### Task data
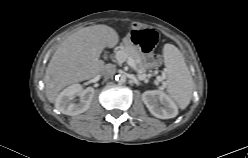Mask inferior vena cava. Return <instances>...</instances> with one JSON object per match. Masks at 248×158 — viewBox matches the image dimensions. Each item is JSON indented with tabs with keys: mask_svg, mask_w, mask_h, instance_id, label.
Segmentation results:
<instances>
[{
	"mask_svg": "<svg viewBox=\"0 0 248 158\" xmlns=\"http://www.w3.org/2000/svg\"><path fill=\"white\" fill-rule=\"evenodd\" d=\"M116 72V67L113 64H107L105 65L102 75L104 78H112Z\"/></svg>",
	"mask_w": 248,
	"mask_h": 158,
	"instance_id": "1",
	"label": "inferior vena cava"
}]
</instances>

### About this exercise
Write the full listing out again with every line unchanged, but include no pictures.

### Solution
Mask inferior vena cava. Return <instances>...</instances> with one JSON object per match. Masks at 248×158 — viewBox matches the image dimensions. Each item is JSON indented with tabs with keys: mask_svg, mask_w, mask_h, instance_id, label.
Segmentation results:
<instances>
[{
	"mask_svg": "<svg viewBox=\"0 0 248 158\" xmlns=\"http://www.w3.org/2000/svg\"><path fill=\"white\" fill-rule=\"evenodd\" d=\"M116 72V67L113 64H107L105 65L102 75L104 78H112Z\"/></svg>",
	"mask_w": 248,
	"mask_h": 158,
	"instance_id": "1",
	"label": "inferior vena cava"
}]
</instances>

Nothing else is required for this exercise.